Deux agressions en mai

Le 18 mai, à 4h15, passage des Soupirs, dans le 20e arrondissement de Paris, une femme est agressée par un homme qui l'étrangle par-derrière. La victime fait semblant de s'évanouir, et l'homme relâche son emprise. Puis, essayant de sympathiser avec lui, elle réussit à l'amadouer. Il la raccompagne chez elle, puis prend la fuite.

Une demi-heure plus tard, une autre jeune femme est à son tour agressée dans le même quartier, rue de la Mare, selon le même mode opératoire, relève la police, citée par Le Figaro.

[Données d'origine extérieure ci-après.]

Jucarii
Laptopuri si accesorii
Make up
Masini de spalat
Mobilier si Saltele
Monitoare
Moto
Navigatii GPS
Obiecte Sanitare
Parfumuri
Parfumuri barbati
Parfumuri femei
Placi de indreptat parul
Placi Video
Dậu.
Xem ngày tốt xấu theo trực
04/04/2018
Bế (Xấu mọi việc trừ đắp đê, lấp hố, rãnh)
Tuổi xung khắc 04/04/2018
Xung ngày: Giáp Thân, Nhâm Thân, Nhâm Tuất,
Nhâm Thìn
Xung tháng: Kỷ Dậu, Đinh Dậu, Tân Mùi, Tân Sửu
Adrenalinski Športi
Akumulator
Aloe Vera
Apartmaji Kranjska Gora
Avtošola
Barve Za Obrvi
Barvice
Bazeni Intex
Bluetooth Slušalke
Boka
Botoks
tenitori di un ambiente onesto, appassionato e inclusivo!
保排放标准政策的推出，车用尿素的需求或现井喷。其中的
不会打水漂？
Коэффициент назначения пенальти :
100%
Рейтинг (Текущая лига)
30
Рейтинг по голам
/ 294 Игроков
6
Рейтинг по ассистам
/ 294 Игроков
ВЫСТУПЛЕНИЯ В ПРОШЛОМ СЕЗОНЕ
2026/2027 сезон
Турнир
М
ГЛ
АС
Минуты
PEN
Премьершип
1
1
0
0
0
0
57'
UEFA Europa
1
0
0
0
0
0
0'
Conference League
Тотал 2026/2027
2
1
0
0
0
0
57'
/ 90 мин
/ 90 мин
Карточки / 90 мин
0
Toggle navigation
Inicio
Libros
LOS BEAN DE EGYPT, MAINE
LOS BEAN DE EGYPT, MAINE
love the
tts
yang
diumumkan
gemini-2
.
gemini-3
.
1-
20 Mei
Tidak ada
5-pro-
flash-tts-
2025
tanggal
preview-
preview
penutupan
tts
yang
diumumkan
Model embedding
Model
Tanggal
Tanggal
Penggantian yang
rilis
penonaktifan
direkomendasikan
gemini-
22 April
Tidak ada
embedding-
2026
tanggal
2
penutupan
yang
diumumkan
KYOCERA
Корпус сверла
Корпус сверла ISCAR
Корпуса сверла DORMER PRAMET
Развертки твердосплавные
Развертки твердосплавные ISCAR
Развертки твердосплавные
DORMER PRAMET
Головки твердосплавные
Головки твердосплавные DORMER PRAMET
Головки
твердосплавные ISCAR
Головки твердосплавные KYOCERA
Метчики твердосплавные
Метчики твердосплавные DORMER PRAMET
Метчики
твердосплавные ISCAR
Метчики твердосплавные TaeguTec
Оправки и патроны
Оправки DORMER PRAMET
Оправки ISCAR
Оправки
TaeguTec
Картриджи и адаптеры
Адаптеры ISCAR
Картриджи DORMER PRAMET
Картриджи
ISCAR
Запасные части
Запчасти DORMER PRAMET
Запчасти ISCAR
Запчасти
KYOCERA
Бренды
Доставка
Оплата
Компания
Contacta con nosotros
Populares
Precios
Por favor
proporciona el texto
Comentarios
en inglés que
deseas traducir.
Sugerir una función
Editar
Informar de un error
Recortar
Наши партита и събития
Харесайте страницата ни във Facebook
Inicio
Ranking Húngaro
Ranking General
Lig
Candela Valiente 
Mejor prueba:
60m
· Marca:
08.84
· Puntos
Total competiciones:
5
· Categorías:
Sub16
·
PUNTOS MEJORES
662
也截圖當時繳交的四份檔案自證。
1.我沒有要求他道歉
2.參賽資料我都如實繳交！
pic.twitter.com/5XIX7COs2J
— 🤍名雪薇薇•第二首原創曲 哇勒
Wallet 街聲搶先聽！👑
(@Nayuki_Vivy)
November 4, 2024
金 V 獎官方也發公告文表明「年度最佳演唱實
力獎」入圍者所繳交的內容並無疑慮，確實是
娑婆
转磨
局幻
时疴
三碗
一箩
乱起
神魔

Cette fois, la victime parvient à s'échapper.

La nature de ces deux agressions est sujette à caution, selon les médias qui les évoquent. Selon Le Figaro, il s'agit d'agressions sexuelles, tandis que d'après la journaliste de France Inter Corinne Audouin, ces agressions n'avaient aucun caractère sexuel.

La justice ouvre une enquête pour "tentative d'homicide". Les policiers font, de leur côté, un recoupement avec une affaire similaire remontant à 2012.

Arrêté le 10 juillet, puis relâché

L'auteur présumé des deux agressions du mois de mai, Hamidou B., un sans domicile fixe de 37 ans d'origine guinéenne, est arrêté le 10 juillet. Il reconnaît les faits mais ne les explique pas, et prétend avoir agi sous l'emprise de l'alcool.

L'homme est mis en examen puis placé en détention provisoire. Mais, coup de théâtre : pour le juge d'instruction, la tentative d'homicide n'est pas établie. Il requalifie les faits en "vol avec violences" et "violences aggravées", selon France Inter. Une décision contestée par le parquet, qui fait appel. L'appel n'étant pas suspensif, l'homme est relâché sous contrôle judiciaire, avec interdiction de se rendre dans le 20e arrondissement. Il sera alors hébergé par son beau-frère, à l'autre bout de la ville, dans le 16e arrondissement.

Un viol commis deux semaines plus tard

Le 27 juillet, une jeune femme de 25 ans tente de résister à son agresseur, qui la suit dans la rue. Mais celui-ci réussit à s'introduire dans le hall de son immeuble de la rue des Pyrénées, également dans le 20e arrondissement. Il parvient à abuser d'elle, écrit le Figaro. Le lendemain, la victime porte plainte pour viol. Des photos lui sont présentées et elle reconnaît formellement Hamidou B. "L'étrangleur de Belleville" est finalement arrêté le 29 juillet, dans le 16e arrondissement selon France Inter, dans le 20e selon Le Figaro.